Like Arnie MacDonald (“I’m celebrating the miracle that is my transgender daughter,” Opinion, June 29), I am a parent, lawyer, former community leader and spouse of a teacher. In 2016, I wrote a column supporting inclusion and accommodation of transgender students. I believe, as Attorney MacDonald does, that “public policies should be grounded in dignity, not anger” and that all children are miracles.

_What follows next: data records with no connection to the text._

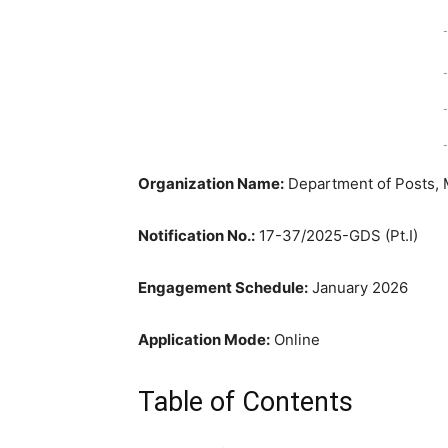
-
-
-
-
Organization Name:
Department of Posts, 
Notification No.:
17-37/2025-GDS (Pt.I)
Engagement Schedule:
January 2026
Application Mode:
Online
Table of Contents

Public policy in Maine changed in 2019 and so has my view. No longer is making reasonable accommodations for people with gender dysphoria the rule. “Gender identity” is enshrined in law so any man or boy can enter women and girls’ spaces when they say so. “Female” is defined in statute, as any individual who “self-identifies as a woman, without regard to the individual’s designated sex at birth,” and dangerous medical interventions such as puberty blockers and irreversible surgery that amputates body parts, euphemistically called “gender-affirming care,” is a legal right.
These policies are not grounded in dignity because they deny the truth, are harmful to kids, and discriminate against women and girls. Being female is a biological reality, not a feeling, diagnosis, identity or costume. Gender is a spectrum of sex-based stereotypes that for some is a prison. Those with gender dysphoria deserve compassion and protection under the law, not a pass.
It is not “hate” to protect the dignity, safety and civil rights of women and girls, and I refuse to be complicit in an ideology that denies the truth, normalizes the dissociation of body and soul, and denies women and girls protected single-sex spaces.